BEGIN Record extracts
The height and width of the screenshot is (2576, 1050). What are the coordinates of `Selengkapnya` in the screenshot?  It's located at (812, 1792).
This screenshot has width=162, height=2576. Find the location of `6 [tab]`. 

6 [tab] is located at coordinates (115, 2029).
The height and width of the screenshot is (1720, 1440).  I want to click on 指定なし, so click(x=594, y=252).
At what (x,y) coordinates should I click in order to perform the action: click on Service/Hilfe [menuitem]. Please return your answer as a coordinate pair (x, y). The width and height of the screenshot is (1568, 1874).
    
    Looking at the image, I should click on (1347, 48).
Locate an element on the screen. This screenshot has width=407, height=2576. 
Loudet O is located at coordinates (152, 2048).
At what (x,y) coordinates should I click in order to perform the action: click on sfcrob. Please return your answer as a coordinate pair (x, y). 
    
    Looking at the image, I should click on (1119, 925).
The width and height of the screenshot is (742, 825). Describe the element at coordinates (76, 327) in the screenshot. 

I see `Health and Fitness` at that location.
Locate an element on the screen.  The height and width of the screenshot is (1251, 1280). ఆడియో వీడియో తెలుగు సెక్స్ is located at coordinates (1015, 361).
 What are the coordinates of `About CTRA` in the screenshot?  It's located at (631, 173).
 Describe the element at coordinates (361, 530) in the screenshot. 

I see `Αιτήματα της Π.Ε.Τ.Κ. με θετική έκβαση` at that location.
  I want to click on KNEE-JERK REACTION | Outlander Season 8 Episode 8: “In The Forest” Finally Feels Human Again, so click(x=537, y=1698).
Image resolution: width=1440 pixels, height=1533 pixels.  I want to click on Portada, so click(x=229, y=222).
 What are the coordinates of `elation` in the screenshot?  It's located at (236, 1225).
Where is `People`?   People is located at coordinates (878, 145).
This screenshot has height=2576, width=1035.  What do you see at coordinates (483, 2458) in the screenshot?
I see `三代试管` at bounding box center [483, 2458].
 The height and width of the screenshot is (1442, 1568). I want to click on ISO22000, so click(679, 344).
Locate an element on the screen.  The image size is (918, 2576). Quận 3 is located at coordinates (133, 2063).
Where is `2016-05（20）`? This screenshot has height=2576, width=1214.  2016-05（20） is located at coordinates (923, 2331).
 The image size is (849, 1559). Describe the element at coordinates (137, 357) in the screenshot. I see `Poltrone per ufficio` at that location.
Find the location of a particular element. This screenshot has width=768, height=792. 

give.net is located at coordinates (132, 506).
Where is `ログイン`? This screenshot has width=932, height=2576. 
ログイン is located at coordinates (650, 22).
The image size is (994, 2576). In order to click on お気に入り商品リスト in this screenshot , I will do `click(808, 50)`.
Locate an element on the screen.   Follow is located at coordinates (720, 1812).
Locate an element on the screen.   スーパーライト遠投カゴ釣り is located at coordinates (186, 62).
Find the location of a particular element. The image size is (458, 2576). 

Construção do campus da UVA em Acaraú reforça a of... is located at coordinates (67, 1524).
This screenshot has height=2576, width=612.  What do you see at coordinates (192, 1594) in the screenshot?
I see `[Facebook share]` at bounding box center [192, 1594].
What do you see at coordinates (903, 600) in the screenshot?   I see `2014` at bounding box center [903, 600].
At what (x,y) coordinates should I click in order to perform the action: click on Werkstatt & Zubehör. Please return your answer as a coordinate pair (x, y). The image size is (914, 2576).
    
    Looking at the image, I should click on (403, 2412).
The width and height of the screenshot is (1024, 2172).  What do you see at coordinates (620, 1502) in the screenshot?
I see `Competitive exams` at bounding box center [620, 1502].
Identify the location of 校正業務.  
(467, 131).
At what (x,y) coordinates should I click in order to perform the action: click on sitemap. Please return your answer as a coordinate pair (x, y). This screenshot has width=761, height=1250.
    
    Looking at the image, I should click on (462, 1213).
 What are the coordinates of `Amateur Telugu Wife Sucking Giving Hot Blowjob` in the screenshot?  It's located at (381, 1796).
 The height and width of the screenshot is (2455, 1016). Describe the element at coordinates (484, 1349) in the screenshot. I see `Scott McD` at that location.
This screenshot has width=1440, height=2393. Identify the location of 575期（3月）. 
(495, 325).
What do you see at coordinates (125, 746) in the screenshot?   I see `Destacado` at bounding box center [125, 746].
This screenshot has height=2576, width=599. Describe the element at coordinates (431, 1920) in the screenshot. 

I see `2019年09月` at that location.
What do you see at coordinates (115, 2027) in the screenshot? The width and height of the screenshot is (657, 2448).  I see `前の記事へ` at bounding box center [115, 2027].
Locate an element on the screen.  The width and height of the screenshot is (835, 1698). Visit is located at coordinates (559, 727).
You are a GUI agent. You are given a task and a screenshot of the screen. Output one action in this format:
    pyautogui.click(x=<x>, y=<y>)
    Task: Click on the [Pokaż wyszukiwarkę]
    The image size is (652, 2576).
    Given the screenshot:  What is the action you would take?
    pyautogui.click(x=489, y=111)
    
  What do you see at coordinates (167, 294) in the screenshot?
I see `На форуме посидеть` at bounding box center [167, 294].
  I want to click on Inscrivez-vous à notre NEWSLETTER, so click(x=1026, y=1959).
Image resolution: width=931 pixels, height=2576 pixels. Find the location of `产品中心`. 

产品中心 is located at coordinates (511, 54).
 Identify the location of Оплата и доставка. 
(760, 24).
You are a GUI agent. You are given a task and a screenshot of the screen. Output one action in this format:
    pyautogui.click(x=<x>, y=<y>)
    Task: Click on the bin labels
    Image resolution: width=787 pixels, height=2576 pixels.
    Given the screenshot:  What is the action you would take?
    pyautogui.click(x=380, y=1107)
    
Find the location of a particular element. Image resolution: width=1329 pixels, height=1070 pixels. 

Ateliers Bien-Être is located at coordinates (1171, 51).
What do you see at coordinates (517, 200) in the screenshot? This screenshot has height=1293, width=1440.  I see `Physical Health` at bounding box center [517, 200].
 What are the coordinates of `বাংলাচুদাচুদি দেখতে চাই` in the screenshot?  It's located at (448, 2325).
END Record extracts
* [What to produce]:
Each entry in the data must be copied exactly.

* [Solution below]:
The height and width of the screenshot is (2576, 1050). What are the coordinates of `Selengkapnya` in the screenshot?  It's located at (812, 1792).
This screenshot has width=162, height=2576. Find the location of `6 [tab]`. 

6 [tab] is located at coordinates (115, 2029).
The height and width of the screenshot is (1720, 1440).  I want to click on 指定なし, so click(x=594, y=252).
At what (x,y) coordinates should I click in order to perform the action: click on Service/Hilfe [menuitem]. Please return your answer as a coordinate pair (x, y). The width and height of the screenshot is (1568, 1874).
    
    Looking at the image, I should click on (1347, 48).
Locate an element on the screen. This screenshot has width=407, height=2576. 
Loudet O is located at coordinates (152, 2048).
At what (x,y) coordinates should I click in order to perform the action: click on sfcrob. Please return your answer as a coordinate pair (x, y). 
    
    Looking at the image, I should click on (1119, 925).
The width and height of the screenshot is (742, 825). Describe the element at coordinates (76, 327) in the screenshot. 

I see `Health and Fitness` at that location.
Locate an element on the screen.  The height and width of the screenshot is (1251, 1280). ఆడియో వీడియో తెలుగు సెక్స్ is located at coordinates (1015, 361).
 What are the coordinates of `About CTRA` in the screenshot?  It's located at (631, 173).
 Describe the element at coordinates (361, 530) in the screenshot. 

I see `Αιτήματα της Π.Ε.Τ.Κ. με θετική έκβαση` at that location.
  I want to click on KNEE-JERK REACTION | Outlander Season 8 Episode 8: “In The Forest” Finally Feels Human Again, so click(x=537, y=1698).
Image resolution: width=1440 pixels, height=1533 pixels.  I want to click on Portada, so click(x=229, y=222).
 What are the coordinates of `elation` in the screenshot?  It's located at (236, 1225).
Where is `People`?   People is located at coordinates (878, 145).
This screenshot has height=2576, width=1035.  What do you see at coordinates (483, 2458) in the screenshot?
I see `三代试管` at bounding box center [483, 2458].
 The height and width of the screenshot is (1442, 1568). I want to click on ISO22000, so click(679, 344).
Locate an element on the screen.  The image size is (918, 2576). Quận 3 is located at coordinates (133, 2063).
Where is `2016-05（20）`? This screenshot has height=2576, width=1214.  2016-05（20） is located at coordinates (923, 2331).
 The image size is (849, 1559). Describe the element at coordinates (137, 357) in the screenshot. I see `Poltrone per ufficio` at that location.
Find the location of a particular element. This screenshot has width=768, height=792. 

give.net is located at coordinates (132, 506).
Where is `ログイン`? This screenshot has width=932, height=2576. 
ログイン is located at coordinates (650, 22).
The image size is (994, 2576). In order to click on お気に入り商品リスト in this screenshot , I will do `click(808, 50)`.
Locate an element on the screen.   Follow is located at coordinates (720, 1812).
Locate an element on the screen.   スーパーライト遠投カゴ釣り is located at coordinates (186, 62).
Find the location of a particular element. The image size is (458, 2576). 

Construção do campus da UVA em Acaraú reforça a of... is located at coordinates (67, 1524).
This screenshot has height=2576, width=612.  What do you see at coordinates (192, 1594) in the screenshot?
I see `[Facebook share]` at bounding box center [192, 1594].
What do you see at coordinates (903, 600) in the screenshot?   I see `2014` at bounding box center [903, 600].
At what (x,y) coordinates should I click in order to perform the action: click on Werkstatt & Zubehör. Please return your answer as a coordinate pair (x, y). The image size is (914, 2576).
    
    Looking at the image, I should click on (403, 2412).
The width and height of the screenshot is (1024, 2172).  What do you see at coordinates (620, 1502) in the screenshot?
I see `Competitive exams` at bounding box center [620, 1502].
Identify the location of 校正業務.  
(467, 131).
At what (x,y) coordinates should I click in order to perform the action: click on sitemap. Please return your answer as a coordinate pair (x, y). This screenshot has width=761, height=1250.
    
    Looking at the image, I should click on (462, 1213).
 What are the coordinates of `Amateur Telugu Wife Sucking Giving Hot Blowjob` in the screenshot?  It's located at (381, 1796).
 The height and width of the screenshot is (2455, 1016). Describe the element at coordinates (484, 1349) in the screenshot. I see `Scott McD` at that location.
This screenshot has width=1440, height=2393. Identify the location of 575期（3月）. 
(495, 325).
What do you see at coordinates (125, 746) in the screenshot?   I see `Destacado` at bounding box center [125, 746].
This screenshot has height=2576, width=599. Describe the element at coordinates (431, 1920) in the screenshot. 

I see `2019年09月` at that location.
What do you see at coordinates (115, 2027) in the screenshot? The width and height of the screenshot is (657, 2448).  I see `前の記事へ` at bounding box center [115, 2027].
Locate an element on the screen.  The width and height of the screenshot is (835, 1698). Visit is located at coordinates (559, 727).
You are a GUI agent. You are given a task and a screenshot of the screen. Output one action in this format:
    pyautogui.click(x=<x>, y=<y>)
    Task: Click on the [Pokaż wyszukiwarkę]
    The image size is (652, 2576).
    Given the screenshot:  What is the action you would take?
    pyautogui.click(x=489, y=111)
    
  What do you see at coordinates (167, 294) in the screenshot?
I see `На форуме посидеть` at bounding box center [167, 294].
  I want to click on Inscrivez-vous à notre NEWSLETTER, so click(x=1026, y=1959).
Image resolution: width=931 pixels, height=2576 pixels. Find the location of `产品中心`. 

产品中心 is located at coordinates (511, 54).
 Identify the location of Оплата и доставка. 
(760, 24).
You are a GUI agent. You are given a task and a screenshot of the screen. Output one action in this format:
    pyautogui.click(x=<x>, y=<y>)
    Task: Click on the bin labels
    Image resolution: width=787 pixels, height=2576 pixels.
    Given the screenshot:  What is the action you would take?
    pyautogui.click(x=380, y=1107)
    
Find the location of a particular element. Image resolution: width=1329 pixels, height=1070 pixels. 

Ateliers Bien-Être is located at coordinates (1171, 51).
What do you see at coordinates (517, 200) in the screenshot? This screenshot has height=1293, width=1440.  I see `Physical Health` at bounding box center [517, 200].
 What are the coordinates of `বাংলাচুদাচুদি দেখতে চাই` in the screenshot?  It's located at (448, 2325).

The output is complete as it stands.